The increasing importance of intangible assets helps us to explain this. Small- or medium-sized firms have an easier time protecting intellectual property when they are privately held. And, big firms (like Amazon, Google, Facebook, and Microsoft) with their economies of scale and scope can capture spillovers and exploit synergies more effectively, making it attractive for them to acquire private firms before they go public. The result is more equity finance, more M&A, and fewer public companies.
Aggregate data are consistent with the view that mature firms laden with tangible assets find debt finance relatively attractive. For example, according to the Financial Accounts of the United States, net equity issuance has been well below zero since late 2009. Importantly, S&P500 stock buybacks and dividends account for far more than this entire net decline (see Figure 7 here). The result is an increase in the ratios of debt to the book value of equity.
The shifting composition of investment poses a number of important challenges. For policymakers, one question is how to ensure that there is sufficient intangible investment. This raises a whole host of difficult issues about the government’s role in subsidizing and protecting the production of intangible assets. Here we have little to say.
On the structure of finance, however, we are guardedly optimistic. We view the increased reliance on private equity (relative to public equity and to C&I loans) as a natural consequence of the changing composition of the capital stock. Rather than signaling over-regulation of the public markets or of banks, it likely reflects a healthy evolution of the financial system in response to changing needs of the economy.

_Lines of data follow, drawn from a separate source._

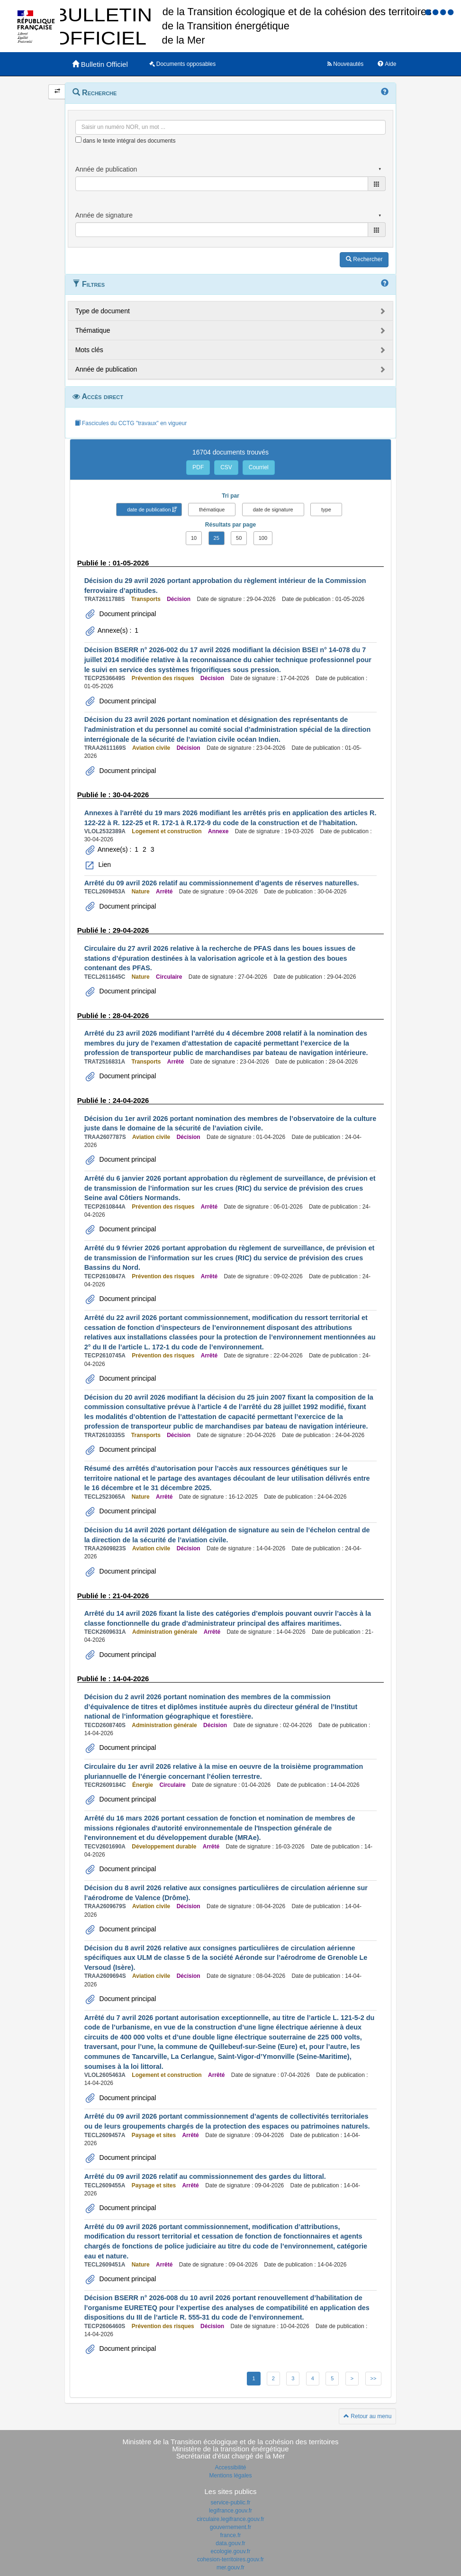 This screenshot has width=461, height=2576. Describe the element at coordinates (78, 140) in the screenshot. I see `[menu-contextuel]` at that location.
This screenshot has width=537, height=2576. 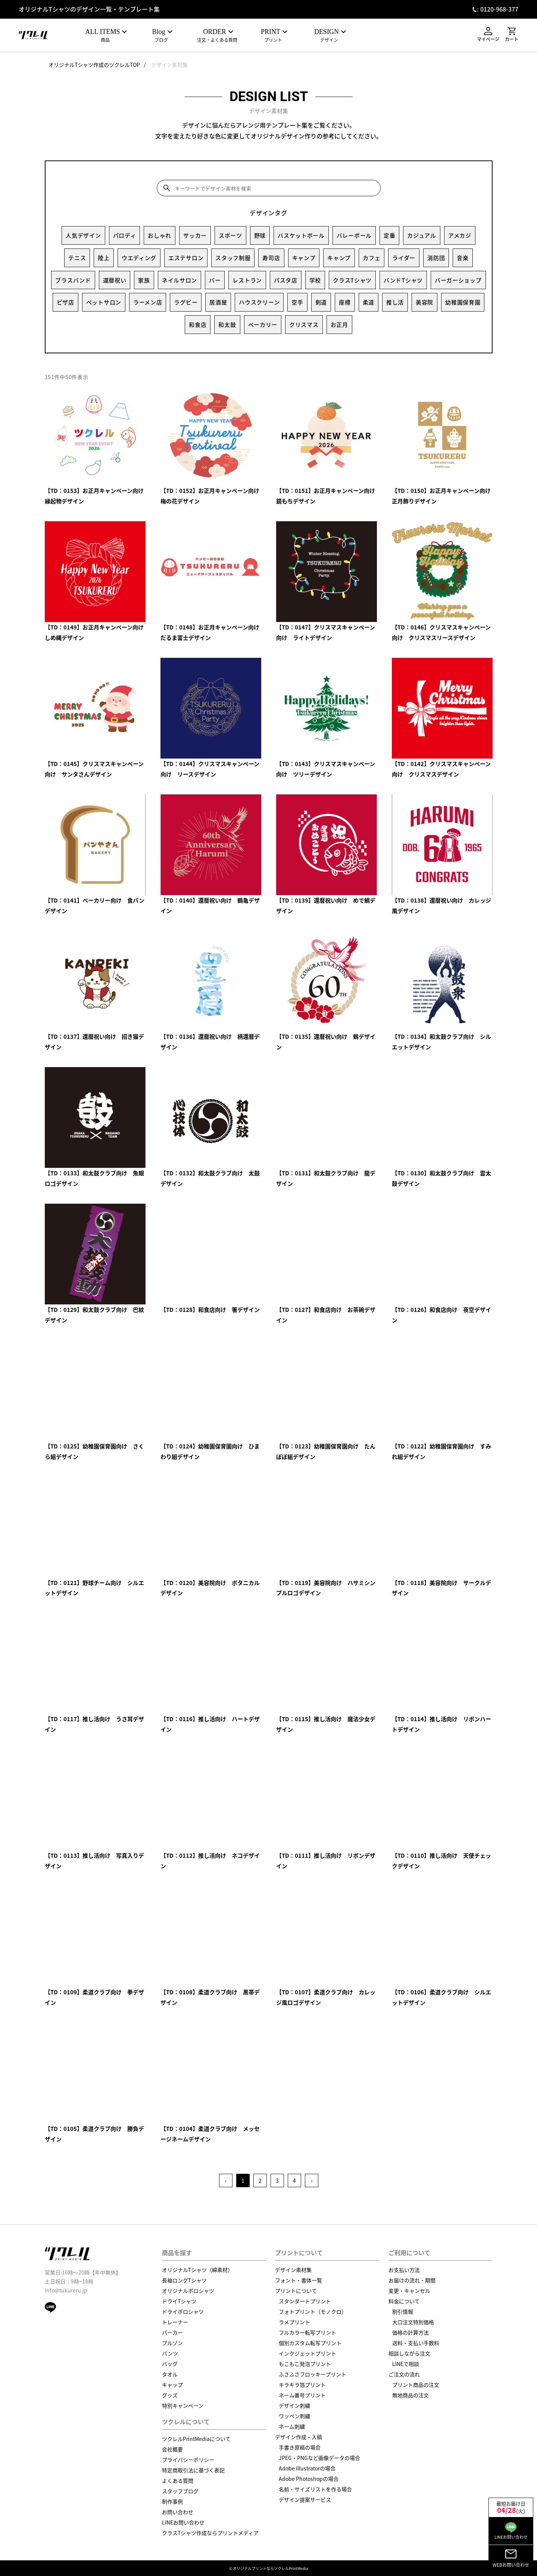 What do you see at coordinates (193, 2470) in the screenshot?
I see `特定商取引法に基づく表記` at bounding box center [193, 2470]. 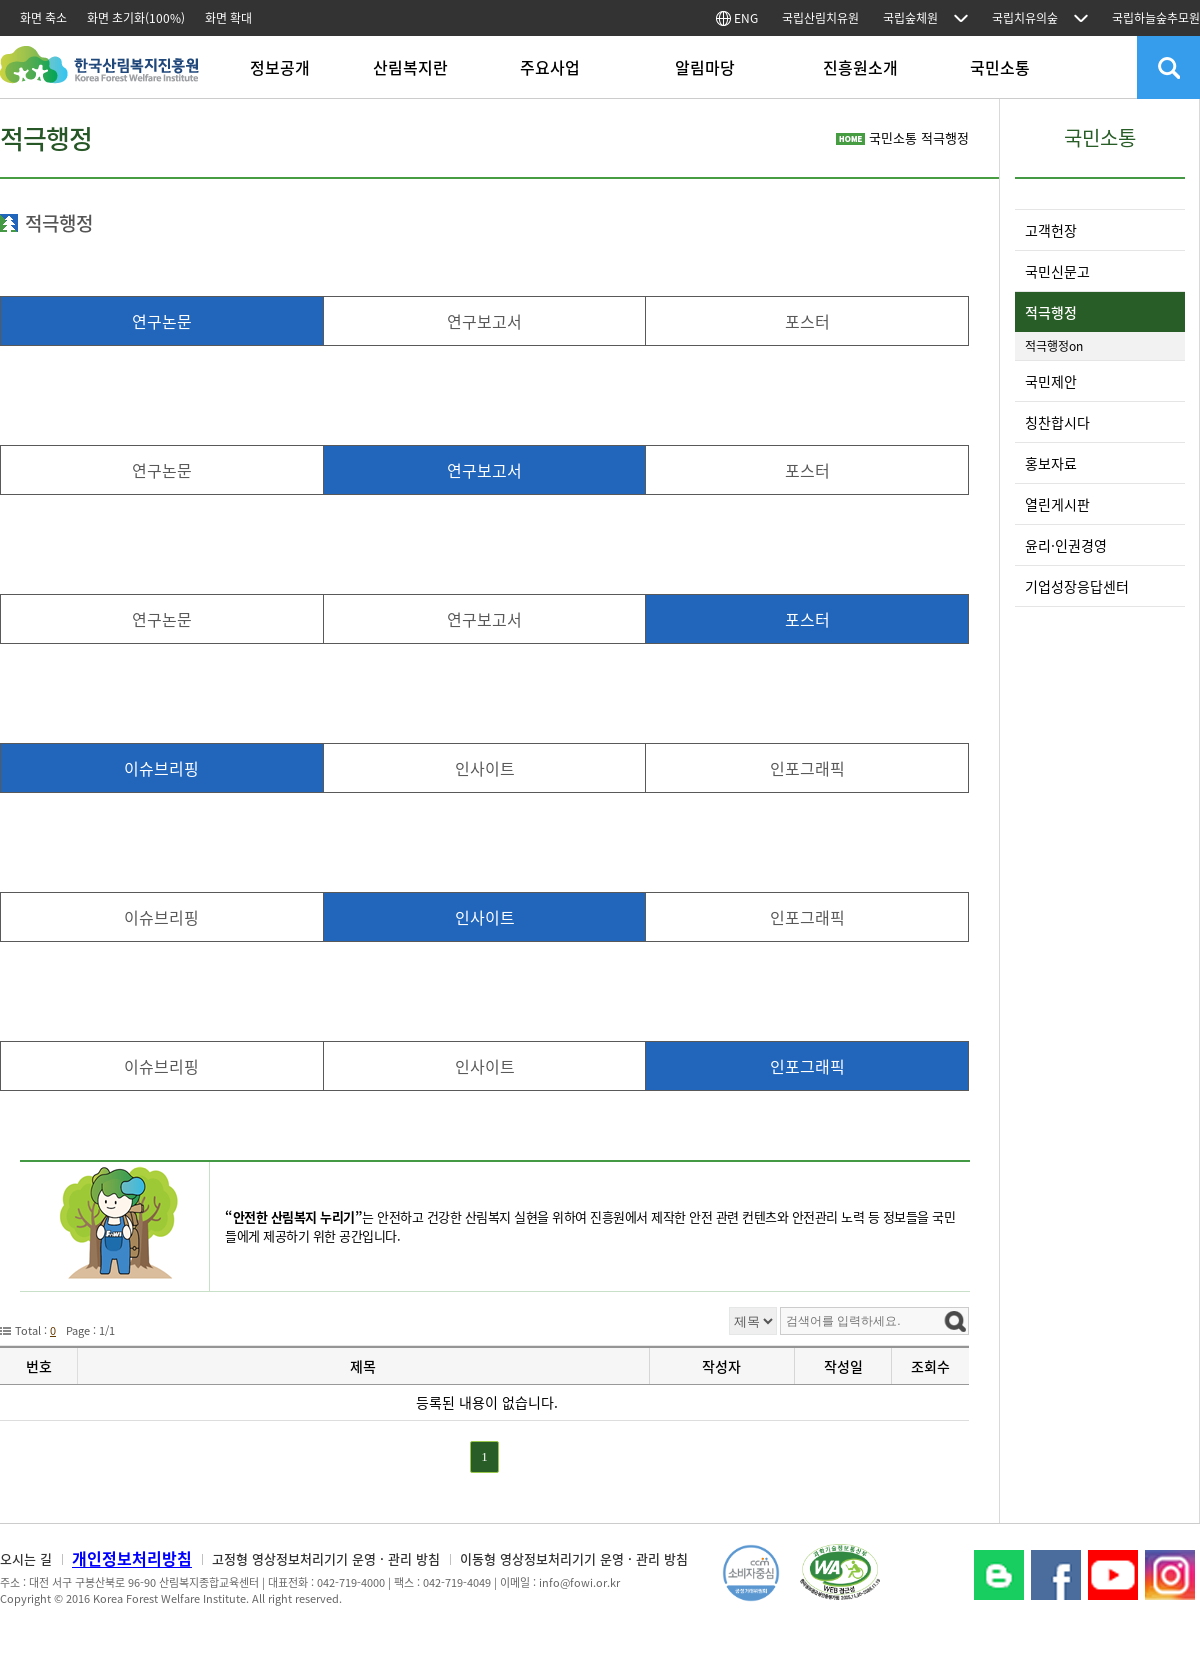 The image size is (1200, 1668). I want to click on 적극행정, so click(1051, 312).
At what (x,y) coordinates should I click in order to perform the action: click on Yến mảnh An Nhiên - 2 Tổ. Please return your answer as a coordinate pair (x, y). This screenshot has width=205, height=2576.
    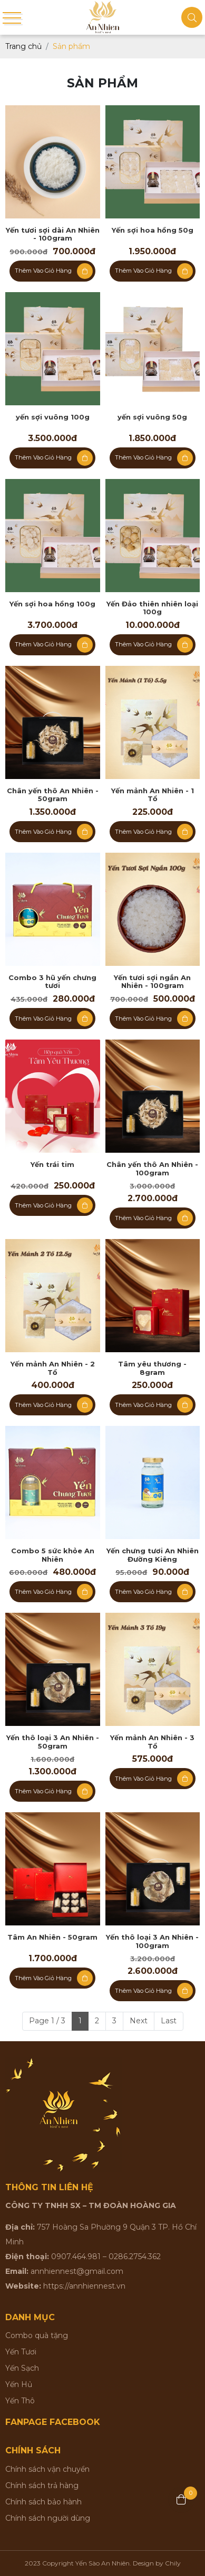     Looking at the image, I should click on (53, 1368).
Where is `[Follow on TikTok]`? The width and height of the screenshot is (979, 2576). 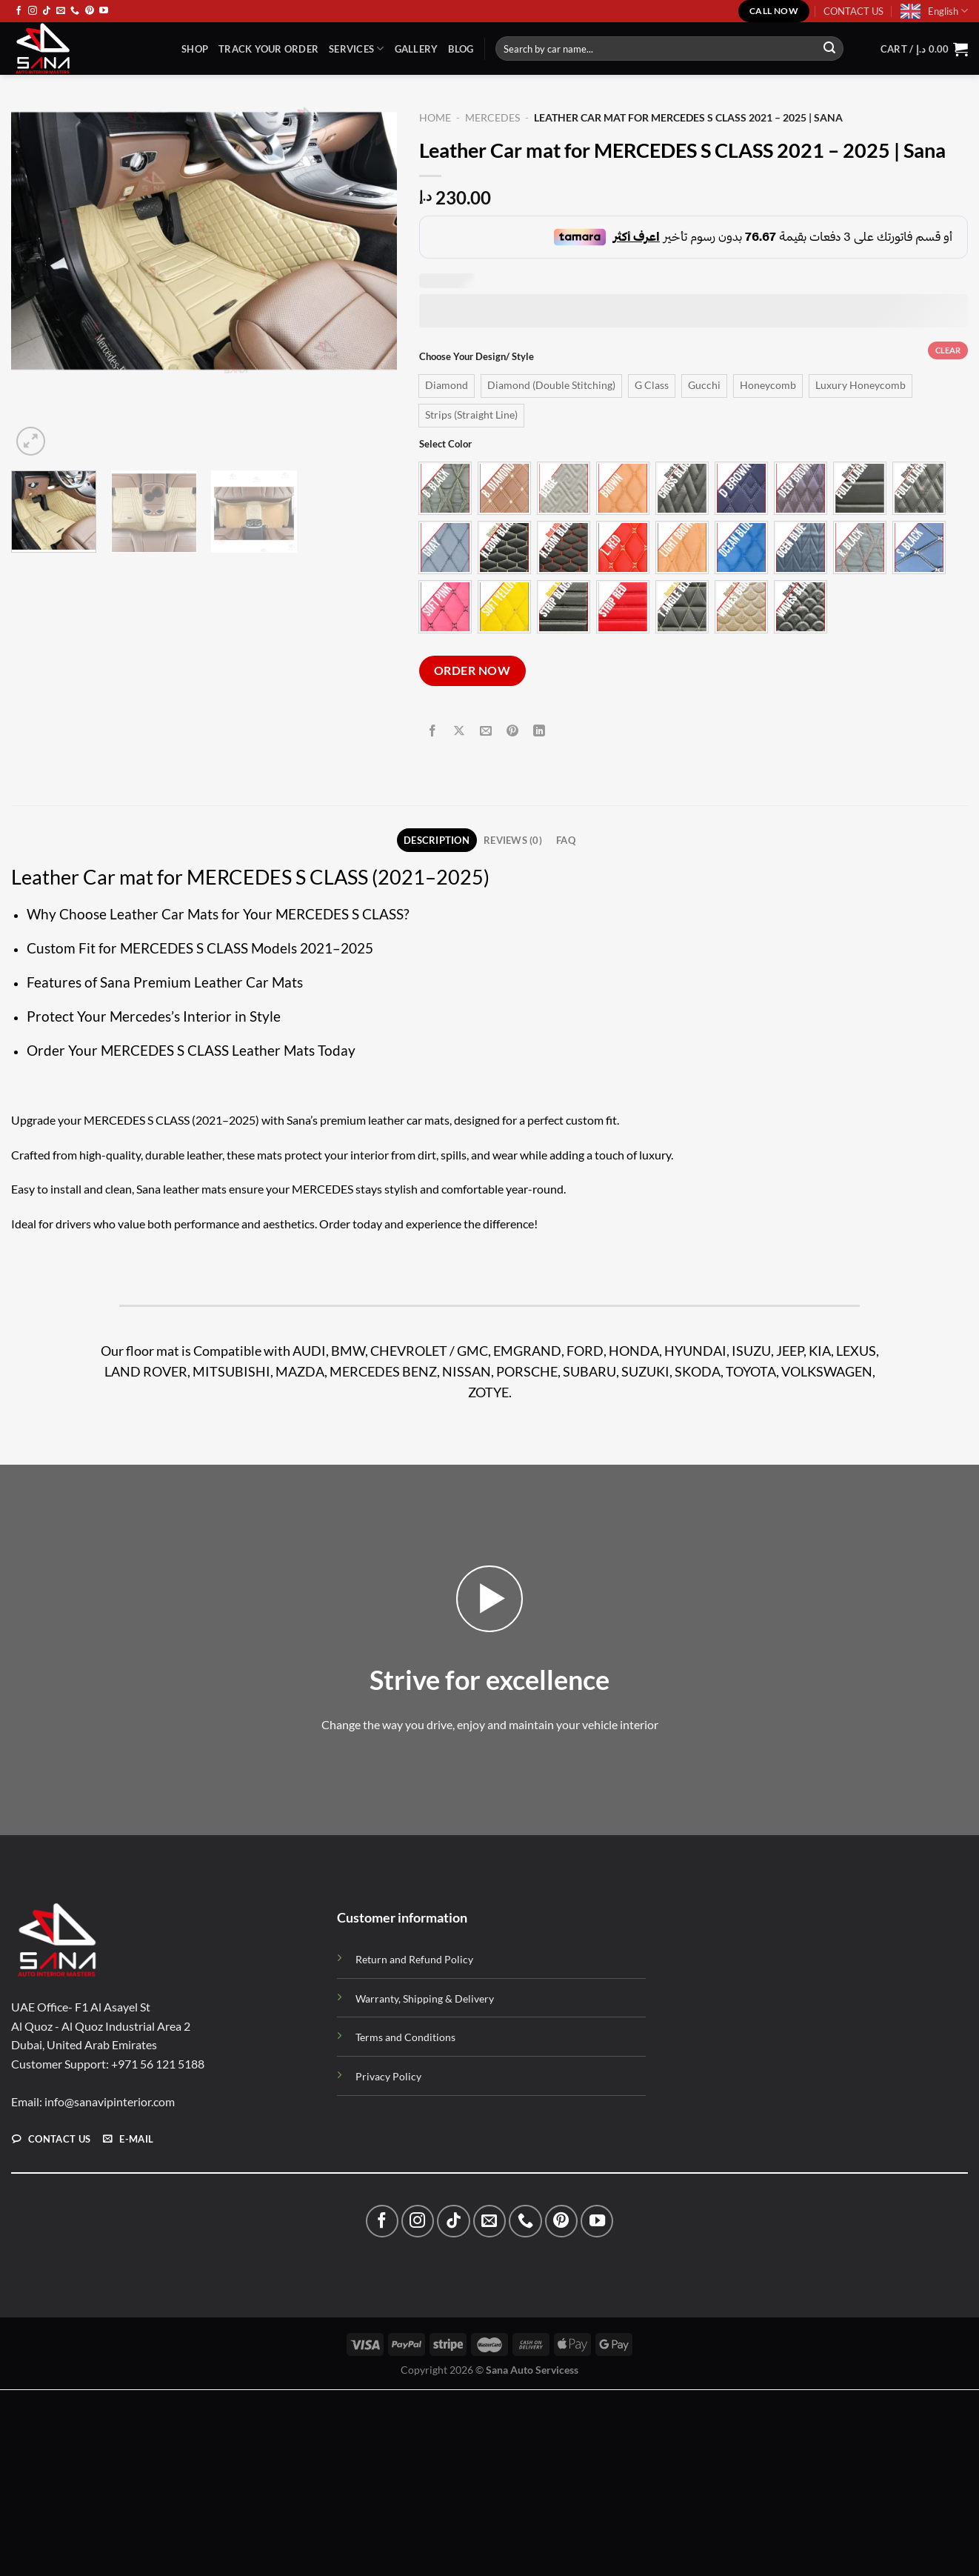 [Follow on TikTok] is located at coordinates (46, 11).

And, with venture capital and private equity firms taking over the screening and monitoring functions of banks, there is no reason to believe that capital allocation is less efficient.
That said, we do have one concern: the behavior of banks. A recent paper by Dell’Ariccia, Kadysrzhanova, Minoui and Ratnovski documents that as the stock of intangible assets has increased, banks have shifted the composition of their loan portfolios. Specifically, they substitute a combination of residential real estate loans (with tangible collateral) and safe assets for commercial loans. Without proper monitoring and sufficient capital buffers, these common exposures (combined with a decline in diversification) can reduce the resilience of the entire financial system.
Finally, while it is important to ensure that healthy firms can finance projects that bring both private and social benefits, this need not mean either more debt or more public equity issuance. Indeed, just as we welcome the golden age of private equity, we are wary of proposals to increase the “access” of small and medium-sized business to debt finance. Greater reliance on debt typically makes the financial system more vulnerable.